_Saved entries:_
↓

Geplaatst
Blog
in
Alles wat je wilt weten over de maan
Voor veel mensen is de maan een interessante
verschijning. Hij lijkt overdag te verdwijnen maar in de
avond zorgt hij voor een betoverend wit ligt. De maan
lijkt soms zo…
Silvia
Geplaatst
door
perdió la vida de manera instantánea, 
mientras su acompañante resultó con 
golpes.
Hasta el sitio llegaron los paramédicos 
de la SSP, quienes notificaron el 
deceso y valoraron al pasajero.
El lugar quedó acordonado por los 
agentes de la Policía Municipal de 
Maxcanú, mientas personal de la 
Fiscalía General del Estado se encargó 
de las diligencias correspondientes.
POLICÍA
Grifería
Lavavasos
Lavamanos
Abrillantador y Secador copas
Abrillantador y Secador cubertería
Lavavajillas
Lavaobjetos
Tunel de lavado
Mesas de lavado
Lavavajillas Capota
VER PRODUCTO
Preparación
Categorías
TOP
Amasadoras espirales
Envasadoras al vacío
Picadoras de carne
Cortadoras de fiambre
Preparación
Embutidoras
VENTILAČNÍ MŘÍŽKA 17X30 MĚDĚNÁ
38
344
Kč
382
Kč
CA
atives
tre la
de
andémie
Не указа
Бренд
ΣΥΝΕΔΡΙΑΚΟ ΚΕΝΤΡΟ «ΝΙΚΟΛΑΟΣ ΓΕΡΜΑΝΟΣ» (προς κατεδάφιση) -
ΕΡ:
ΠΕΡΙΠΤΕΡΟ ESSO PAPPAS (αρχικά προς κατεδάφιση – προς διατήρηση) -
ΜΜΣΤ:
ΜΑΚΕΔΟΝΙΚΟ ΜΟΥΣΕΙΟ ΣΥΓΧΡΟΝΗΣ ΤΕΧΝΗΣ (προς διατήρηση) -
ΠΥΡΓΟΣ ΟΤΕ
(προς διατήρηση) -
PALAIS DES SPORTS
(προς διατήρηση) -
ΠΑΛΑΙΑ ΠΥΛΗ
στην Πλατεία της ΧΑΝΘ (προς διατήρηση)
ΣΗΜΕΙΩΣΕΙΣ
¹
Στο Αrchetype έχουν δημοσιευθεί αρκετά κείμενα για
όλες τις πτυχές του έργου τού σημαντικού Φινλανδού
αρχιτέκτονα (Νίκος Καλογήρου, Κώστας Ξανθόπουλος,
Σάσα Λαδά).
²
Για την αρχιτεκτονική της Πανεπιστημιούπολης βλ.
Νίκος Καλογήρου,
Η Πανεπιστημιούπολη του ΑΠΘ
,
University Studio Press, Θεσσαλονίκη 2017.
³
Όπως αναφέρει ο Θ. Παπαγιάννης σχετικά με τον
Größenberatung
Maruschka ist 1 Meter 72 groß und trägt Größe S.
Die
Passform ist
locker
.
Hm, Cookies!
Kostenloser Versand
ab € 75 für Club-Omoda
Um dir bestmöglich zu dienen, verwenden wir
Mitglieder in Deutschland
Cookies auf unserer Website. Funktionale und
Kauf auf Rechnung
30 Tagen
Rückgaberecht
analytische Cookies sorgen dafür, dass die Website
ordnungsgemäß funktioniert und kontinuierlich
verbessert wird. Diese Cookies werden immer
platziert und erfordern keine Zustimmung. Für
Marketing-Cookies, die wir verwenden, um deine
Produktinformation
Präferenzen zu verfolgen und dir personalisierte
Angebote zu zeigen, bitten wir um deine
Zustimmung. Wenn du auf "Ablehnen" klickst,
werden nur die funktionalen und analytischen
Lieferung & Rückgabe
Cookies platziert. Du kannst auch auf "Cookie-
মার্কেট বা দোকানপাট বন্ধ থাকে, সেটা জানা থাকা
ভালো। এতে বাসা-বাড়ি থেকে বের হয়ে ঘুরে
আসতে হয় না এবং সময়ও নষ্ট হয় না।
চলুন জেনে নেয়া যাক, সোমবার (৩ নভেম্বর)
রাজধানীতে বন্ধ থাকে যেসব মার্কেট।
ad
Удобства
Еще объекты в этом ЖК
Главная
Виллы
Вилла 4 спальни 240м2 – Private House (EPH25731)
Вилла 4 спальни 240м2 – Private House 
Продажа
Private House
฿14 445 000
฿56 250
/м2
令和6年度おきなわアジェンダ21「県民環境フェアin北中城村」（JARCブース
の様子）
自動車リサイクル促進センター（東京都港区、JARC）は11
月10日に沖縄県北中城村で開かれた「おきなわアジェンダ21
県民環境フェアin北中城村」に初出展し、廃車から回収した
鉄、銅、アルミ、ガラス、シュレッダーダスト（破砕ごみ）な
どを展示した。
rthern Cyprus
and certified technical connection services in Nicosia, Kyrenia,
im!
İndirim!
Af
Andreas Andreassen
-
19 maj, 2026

↑

_Exercise aim:_
Write each line of the data above out again without altering a word.

_Finished exercise:_
Geplaatst
Blog
in
Alles wat je wilt weten over de maan
Voor veel mensen is de maan een interessante
verschijning. Hij lijkt overdag te verdwijnen maar in de
avond zorgt hij voor een betoverend wit ligt. De maan
lijkt soms zo…
Silvia
Geplaatst
door
perdió la vida de manera instantánea, 
mientras su acompañante resultó con 
golpes.
Hasta el sitio llegaron los paramédicos 
de la SSP, quienes notificaron el 
deceso y valoraron al pasajero.
El lugar quedó acordonado por los 
agentes de la Policía Municipal de 
Maxcanú, mientas personal de la 
Fiscalía General del Estado se encargó 
de las diligencias correspondientes.
POLICÍA
Grifería
Lavavasos
Lavamanos
Abrillantador y Secador copas
Abrillantador y Secador cubertería
Lavavajillas
Lavaobjetos
Tunel de lavado
Mesas de lavado
Lavavajillas Capota
VER PRODUCTO
Preparación
Categorías
TOP
Amasadoras espirales
Envasadoras al vacío
Picadoras de carne
Cortadoras de fiambre
Preparación
Embutidoras
VENTILAČNÍ MŘÍŽKA 17X30 MĚDĚNÁ
38
344
Kč
382
Kč
CA
atives
tre la
de
andémie
Не указа
Бренд
ΣΥΝΕΔΡΙΑΚΟ ΚΕΝΤΡΟ «ΝΙΚΟΛΑΟΣ ΓΕΡΜΑΝΟΣ» (προς κατεδάφιση) -
ΕΡ:
ΠΕΡΙΠΤΕΡΟ ESSO PAPPAS (αρχικά προς κατεδάφιση – προς διατήρηση) -
ΜΜΣΤ:
ΜΑΚΕΔΟΝΙΚΟ ΜΟΥΣΕΙΟ ΣΥΓΧΡΟΝΗΣ ΤΕΧΝΗΣ (προς διατήρηση) -
ΠΥΡΓΟΣ ΟΤΕ
(προς διατήρηση) -
PALAIS DES SPORTS
(προς διατήρηση) -
ΠΑΛΑΙΑ ΠΥΛΗ
στην Πλατεία της ΧΑΝΘ (προς διατήρηση)
ΣΗΜΕΙΩΣΕΙΣ
¹
Στο Αrchetype έχουν δημοσιευθεί αρκετά κείμενα για
όλες τις πτυχές του έργου τού σημαντικού Φινλανδού
αρχιτέκτονα (Νίκος Καλογήρου, Κώστας Ξανθόπουλος,
Σάσα Λαδά).
²
Για την αρχιτεκτονική της Πανεπιστημιούπολης βλ.
Νίκος Καλογήρου,
Η Πανεπιστημιούπολη του ΑΠΘ
,
University Studio Press, Θεσσαλονίκη 2017.
³
Όπως αναφέρει ο Θ. Παπαγιάννης σχετικά με τον
Größenberatung
Maruschka ist 1 Meter 72 groß und trägt Größe S.
Die
Passform ist
locker
.
Hm, Cookies!
Kostenloser Versand
ab € 75 für Club-Omoda
Um dir bestmöglich zu dienen, verwenden wir
Mitglieder in Deutschland
Cookies auf unserer Website. Funktionale und
Kauf auf Rechnung
30 Tagen
Rückgaberecht
analytische Cookies sorgen dafür, dass die Website
ordnungsgemäß funktioniert und kontinuierlich
verbessert wird. Diese Cookies werden immer
platziert und erfordern keine Zustimmung. Für
Marketing-Cookies, die wir verwenden, um deine
Produktinformation
Präferenzen zu verfolgen und dir personalisierte
Angebote zu zeigen, bitten wir um deine
Zustimmung. Wenn du auf "Ablehnen" klickst,
werden nur die funktionalen und analytischen
Lieferung & Rückgabe
Cookies platziert. Du kannst auch auf "Cookie-
মার্কেট বা দোকানপাট বন্ধ থাকে, সেটা জানা থাকা
ভালো। এতে বাসা-বাড়ি থেকে বের হয়ে ঘুরে
আসতে হয় না এবং সময়ও নষ্ট হয় না।
চলুন জেনে নেয়া যাক, সোমবার (৩ নভেম্বর)
রাজধানীতে বন্ধ থাকে যেসব মার্কেট।
ad
Удобства
Еще объекты в этом ЖК
Главная
Виллы
Вилла 4 спальни 240м2 – Private House (EPH25731)
Вилла 4 спальни 240м2 – Private House 
Продажа
Private House
฿14 445 000
฿56 250
/м2
令和6年度おきなわアジェンダ21「県民環境フェアin北中城村」（JARCブース
の様子）
自動車リサイクル促進センター（東京都港区、JARC）は11
月10日に沖縄県北中城村で開かれた「おきなわアジェンダ21
県民環境フェアin北中城村」に初出展し、廃車から回収した
鉄、銅、アルミ、ガラス、シュレッダーダスト（破砕ごみ）な
どを展示した。
rthern Cyprus
and certified technical connection services in Nicosia, Kyrenia,
im!
İndirim!
Af
Andreas Andreassen
-
19 maj, 2026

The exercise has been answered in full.